INVL Asset Management, part of the Invalda Group and one of Lithuania’s biggest asset management companies, has been given the green light by Bank of Lithuania to merge six of its seven recently acquired MP Pension Funds Baltic and Finasta second-pillar funds.
According to Invalda, following the acquisitions, the investment strategies and risk levels of a number of the companies were identical.
The merger, preceded by a rebranding of five of the six funds into the INVL name, is due to be completed by the end of 2015.
The new merged funds will be known as INVL STABILO II 58+ (the two former conservative, bond funds), INVL MEDIO II 47+ (medium equity) and INVL EXTREMO II 16+ (high equity).
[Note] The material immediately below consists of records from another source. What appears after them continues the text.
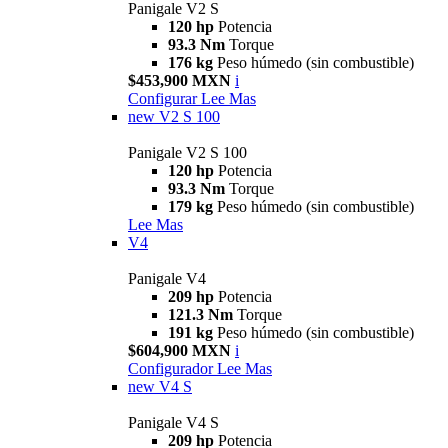
Panigale V2 S
120 hp
Potencia
93.3 Nm
Torque
176 kg
Peso húmedo (sin combustible)
$453,900 MXN
i
Configurar
Lee Mas
new
V2 S 100
Panigale V2 S 100
120 hp
Potencia
93.3 Nm
Torque
179 kg
Peso húmedo (sin combustible)
Lee Mas
V4
Panigale V4
209 hp
Potencia
121.3 Nm
Torque
191 kg
Peso húmedo (sin combustible)
$604,900 MXN
i
Configurador
Lee Mas
new
V4 S
Panigale V4 S
209 hp
Potencia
The numbers have been added to indicate the recommended age profile of the respective funds.
Finasta’s low-equity fund is not part of the merger but will be renamed INVL MEZZO II 53+.
The merger will shrink the number of second-pillar operators to six, with INVL in fifth place.
According to Bank of Lithuania’s end-June data, of the 26 second-pillar funds, the MP plans had a 5.5% share (64,722) of the total membership and 5.4% (€109.5m) of assets.
The respective figures for Finasta were 3.3% (39,100) and 3.5% (€67.6m).
On the day of the merger, the accumulated assets of the funds’ participants will be converted, free of charge, into units of the new entities.
According to Invalda, each member’s accumulated fund value will remain unchanged, although their number of units may change as a result of each current fund’s different values.
Finasta and MP’s two former third-pillar funds are not being merged, but the four will likewise be renamed as INVL plans.
INVL entered the Lithuanian pension market in September 2014 when it acquired three second-pillar and two third-pillar funds from Iceland’s MP Banki.
In December, it acquired a 100% stake in Finasta Asset Management, including four second-pillar and three third-pillar funds, following up the next month with Finasta’s Latvian asset management operations.
That acquisition marked Finasta’s return to Invalda, which in 2009 sold the company to Bank Snoras.
Finasta, as a separate legal entity, was unaffected by Bank Snoras’s nationalisation by the Lithuanian government two years later and subsequent bankruptcy.